Döblin escreveu o romance entre 1928 e 1929, portanto não podia antecipar o futuro dos nazistas. Fassbinder não reproduz esse distanciamento, mostra o Nazismo do ponto de vista de quem sabe o que aconteceu depois de 1933 – quando os nazistas subiram ao poder. Portanto, o filme transforma as vagas premonições do livro em antecipações explícitas do Terceiro Reich (na parte 2 do filme). Como quando Franz tenta vender o jornal nazista. Um salsicheiro pergunta a ele se o jornal calunia os judeus. Franz responde que não tem nada contra os judeus, mas que é a favor da ordem. O salsicheiro lê algumas calunias e sai desejando boa sorte a Franz, que fica sem graça quando o homem diz que é judeu mas que não tem importância.

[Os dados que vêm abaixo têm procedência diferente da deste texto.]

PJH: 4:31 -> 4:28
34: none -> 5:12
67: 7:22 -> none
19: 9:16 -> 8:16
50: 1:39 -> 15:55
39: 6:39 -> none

Em seguida, no mesmo “buraco” do metrô, se dá o encontro de Franz com um antigo amigo das trincheiras da Primeira Guerra Mundial. Dreske é comunista e está com alguns amigos questionando o fato de Franz estar usando uma braçadeira com a suástica nazista. No livro, esse episódio não passa de algumas piadas sobre o fato. Mas no filme a cena se transforma num amargo confronto entre Franz e Dreske. Franz reencontra Dreske e os amigos no bar naquela noite. Cantam a Internacional, o hino comunista, convidando Franz para cantar também. Franz responde com um poema e uma música sobre camaradas mortos na guerra, então muda para uma sincera interpretação de “A Vigília no Reno”, uma favorita dos nazistas. Um dos amigos de Dreske vira a mesa de Franz, que reage violentamente e diz que eles são sangradores ingênuos que não compreendem o trabalho e a necessidade de ordem na sociedade. Então um relógio contra o qual ele bateu começa a tocar o hino alemão - Alemanha Acima de Tudo (Deutschland Über Alles). (imagem acima, Franz acha que Mieze o abandonou. Eva tenta fazê-lo entender que ela está morta)

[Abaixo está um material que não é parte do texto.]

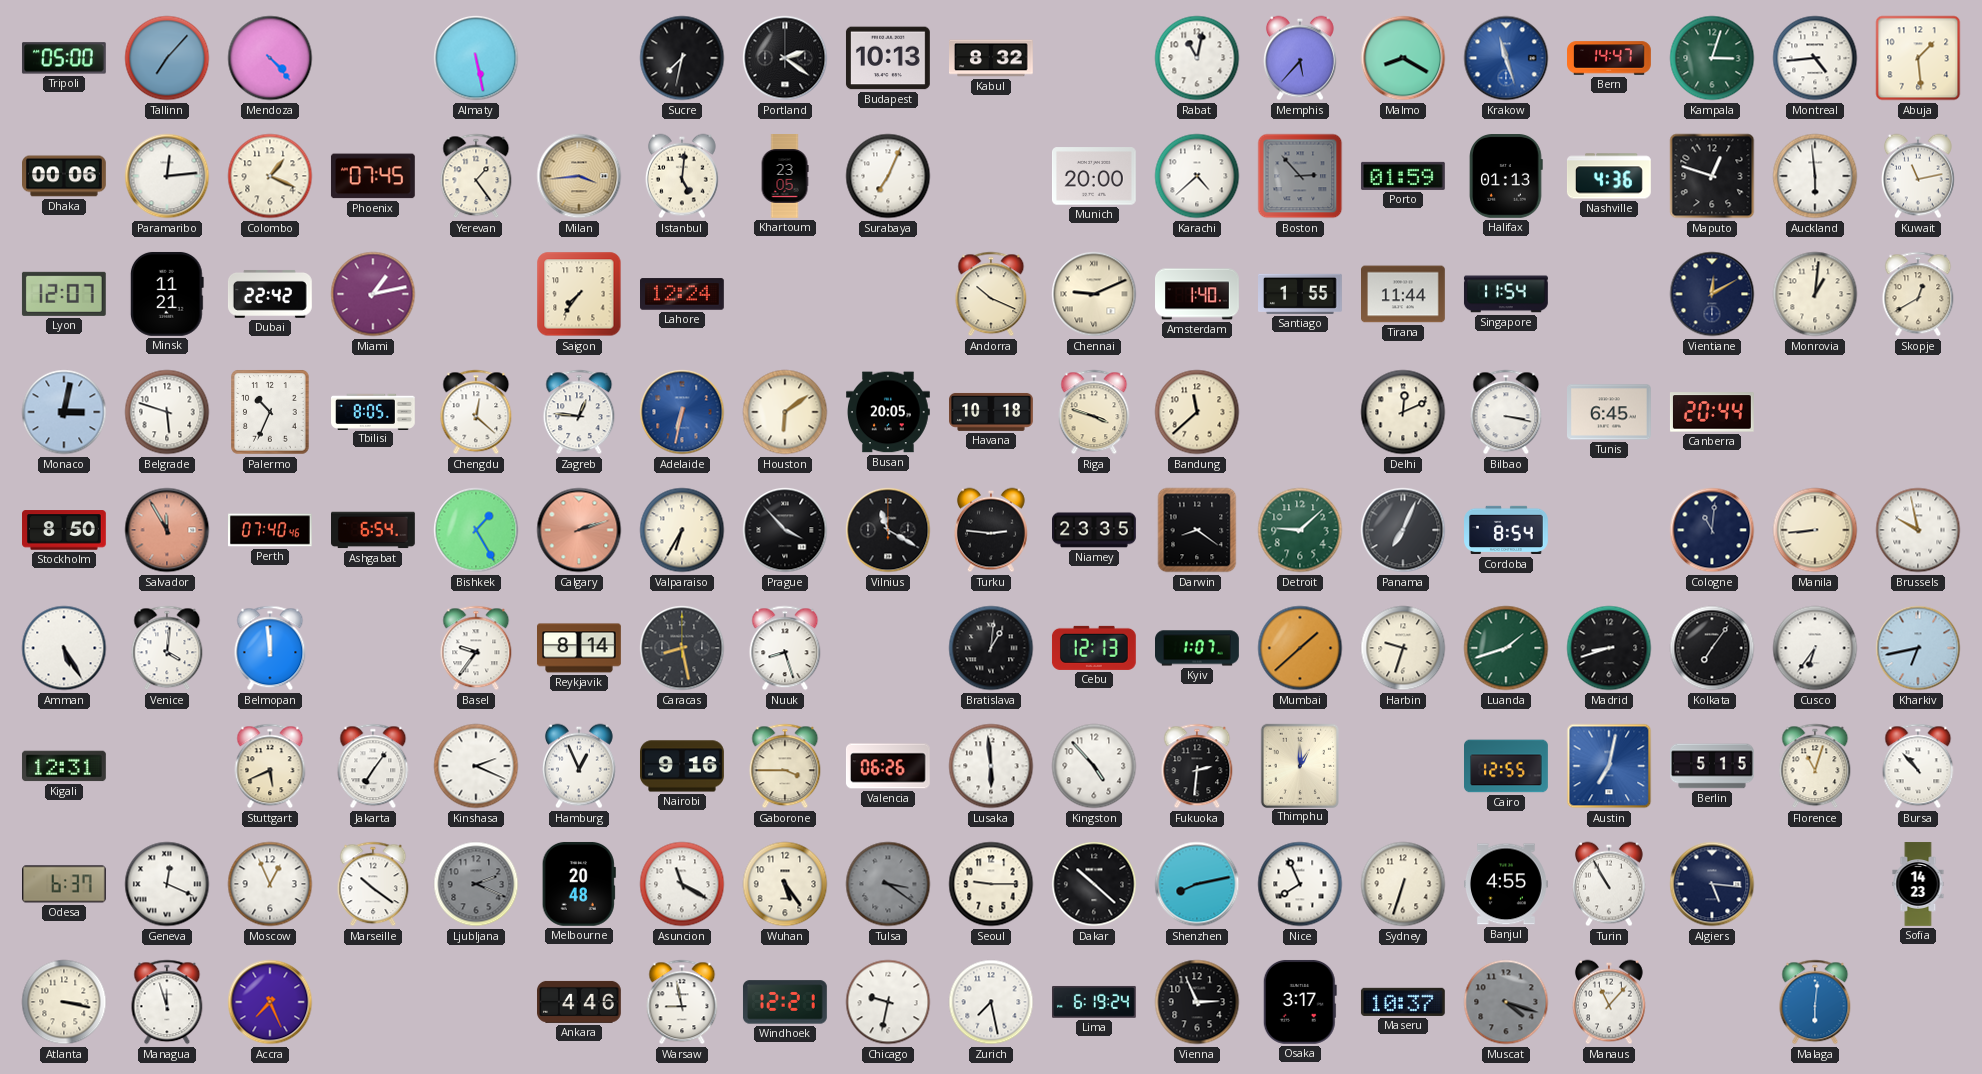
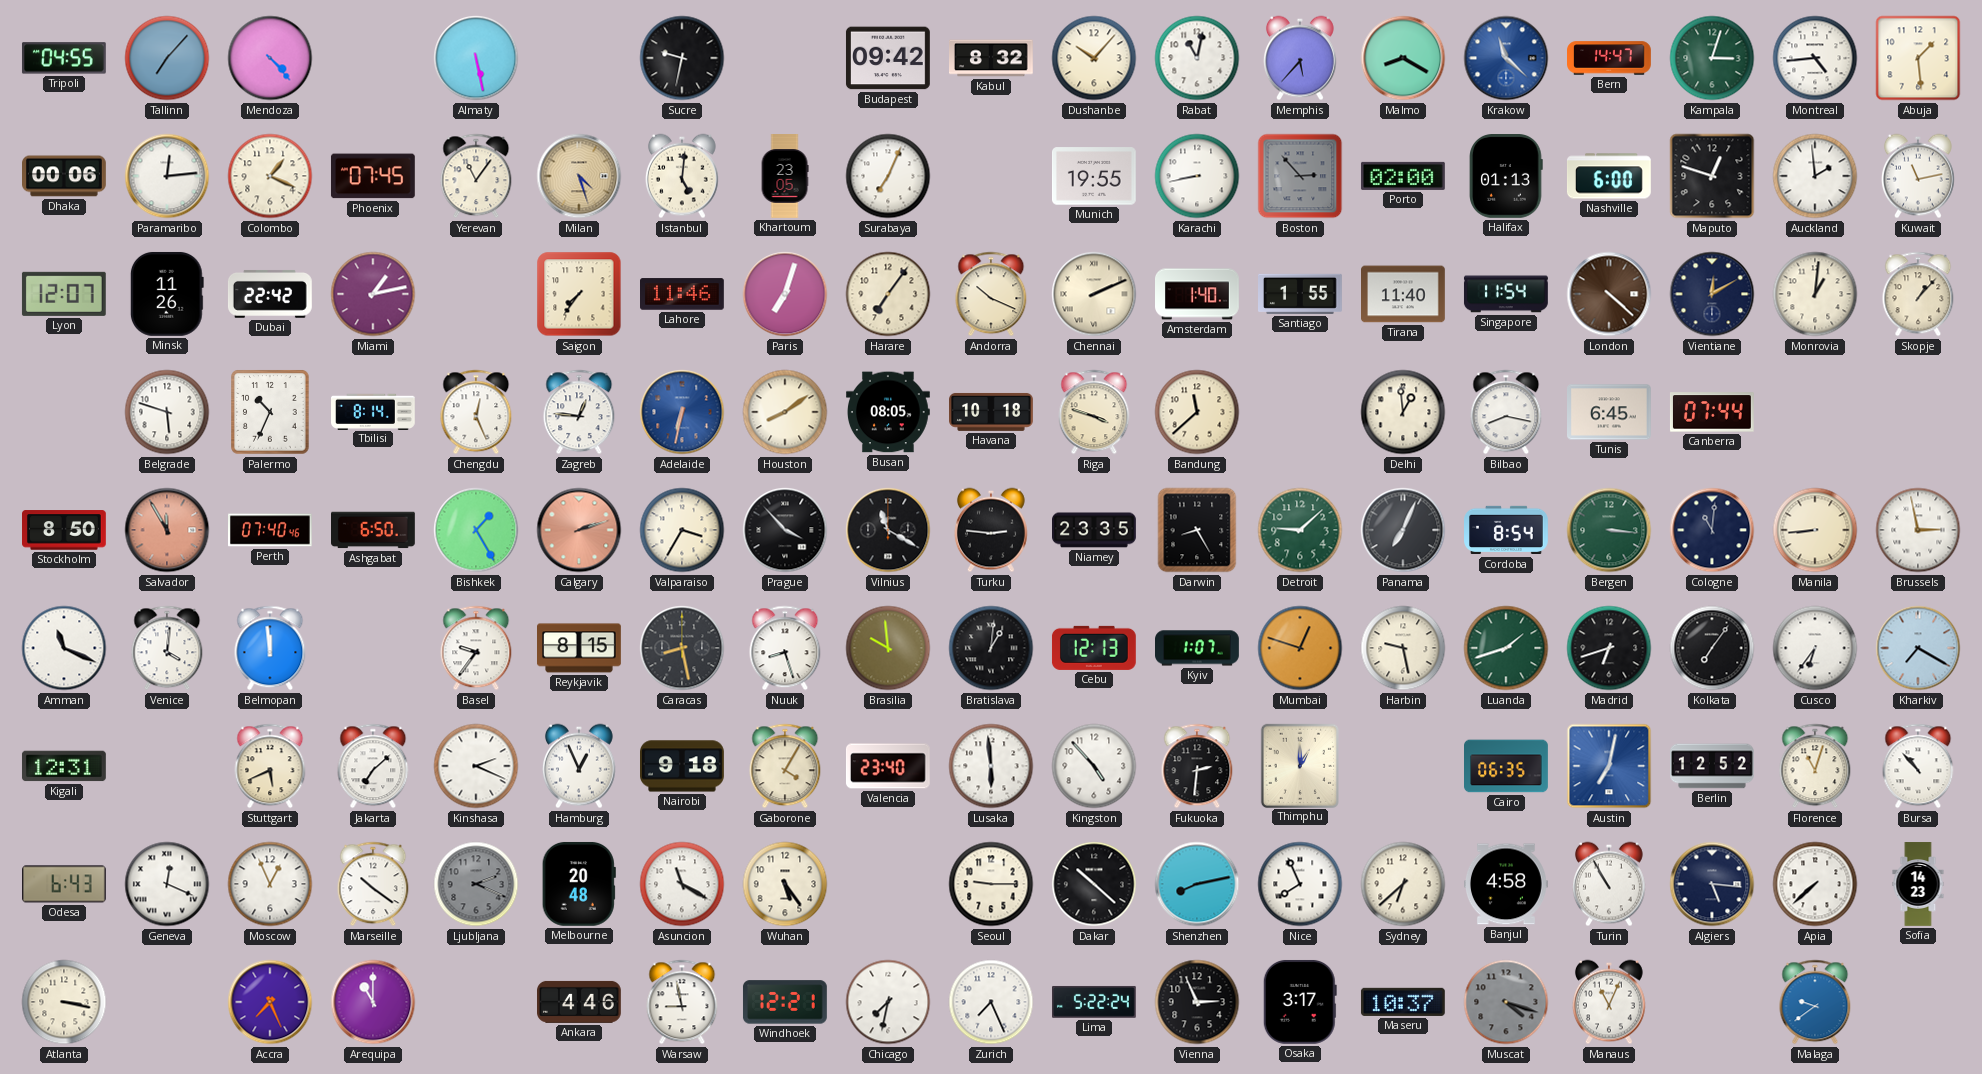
Tripoli: 05:00 -> 04:55
Sucre: 7:32 -> 9:32
Portland: 2:21 -> none
Budapest: 10:13 -> 09:42
Dushanbe: none -> 10:07
Krakow: 11:27 -> 11:22
Yerevan: 1:24 -> 11:06
Milan: 3:44 -> 4:27
Munich: 20:00 -> 19:55
Karachi: 4:38 -> 8:43
Porto: 01:59 -> 02:00
Nashville: 4:36 -> 6:00
Auckland: 5:59 -> 1:59
Minsk: 11:21 -> 11:26
Lahore: 12:24 -> 11:46
Paris: none -> 7:03
Harare: none -> 7:06
Chennai: 9:11 -> 2:11
Tirana: 11:44 -> 11:40
London: none -> 4:22
Skopje: 12:40 -> 1:07
Monaco: 3:02 -> none
Tbilisi: 8:05 -> 8:14
Chengdu: 12:22 -> 12:26
Houston: 6:09 -> 8:09
Busan: 20:05 -> 08:05
Delhi: 12:11 -> 12:59
Bilbao: 3:17 -> 8:17
Canberra: 20:44 -> 07:44
Ashgabat: 6:54 -> 6:50
Valparaiso: 6:35 -> 3:35
Darwin: 8:21 -> 8:25
Bergen: none -> 3:16
Brussels: 9:58 -> 2:58
Amman: 5:25 -> 11:19
Reykjavik: 8:14 -> 8:15
Brasilia: none -> 9:59
Mumbai: 1:38 -> 12:48
Harbin: 9:33 -> 9:28
Madrid: 8:42 -> 6:42
Kharkiv: 6:43 -> 7:20
Jakarta: 7:06 -> 7:08
Nairobi: 9:16 -> 9:18
Gaborone: 3:45 -> 4:05
Valencia: 06:26 -> 23:40
Cairo: 12:55 -> 06:35
Berlin: 5:15 -> 12:52
Odesa: 6:37 -> 6:43
Tulsa: 3:21 -> none
Sydney: 6:33 -> 6:38
Banjul: 4:55 -> 4:58
Apia: none -> 7:38
Managua: 11:57 -> none
Arequipa: none -> 11:00
Chicago: 9:32 -> 7:32
Zurich: 7:28 -> 7:26
Lima: 6:19 -> 5:22
Manaus: 11:07 -> 11:04
Malaga: 6:01 -> 9:39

“Neste episódio, Fassbinder dramatiza a conexão entre desejo frustrado e violência no contexto sócio-histórico do período final da República de Weimar, sugerindo como o desespero e a frustração da pequena-burguesia alimentaram o fogo do Terceiro Reich. Na maior parte do tempo (seu tratamento violento em relação às mulheres sendo uma exceção), Franz Biberkopf atravessa o filme como humilde, agradável e clemente, apesar de suas frustrações econômicas e emocionais. Vê-se aqui o quanto rapidamente ele pode se transformar num agressor quando encurralado. O tratamento de Fassbinder simpático a Franz nessa cena implica sua compreensão de quanto um homem assim, nessas circunstâncias, poderia ter sido seduzido pelas promessas de Hitler. Da mesma forma que [Fassbinder] apresentou o pai pré-nazi de Hanni em A Encruzilhada das Bestas Humanas [Wildwechsel, 1973]. A cena também sugere os perigos potenciais no desejo da classe média por paz e ordem que, como parecia claro a Fassbinder e muitos outros Alemães Ocidentais na década de 70, poderiam facilmente se transformar em repressão neofascista quando ameaçada” (10).

O Epílogo Surrealista




“Mieze simboliza todos
esses desejos utópicos que
o mundo não permitirá
que al
guém realize"




Todas as metáforas da violência que surgem a partir do desejo frustrado deságuam nas perturbadoras imagens do epílogo de Berlin Alexanderplatz. Baseado no Livro 9 do romance de Döblin, segundo Watson, Fassbinder o chamou de “meu sonho do sonho de Franz Biberkopf” e “da morte de uma criança e o nascimento de um homem útil” (o segundo título surge aos 00h23min: 26s). Desde A Viagem de Niklashauser (Die Niklashauser Fart, 1970), o cineasta não fazia algo tão mergulhado em simbolismo (11). Da seqüência de delírios, vamos selecionar apenas alguns. (imagem acima, Reinhold mata Mieze)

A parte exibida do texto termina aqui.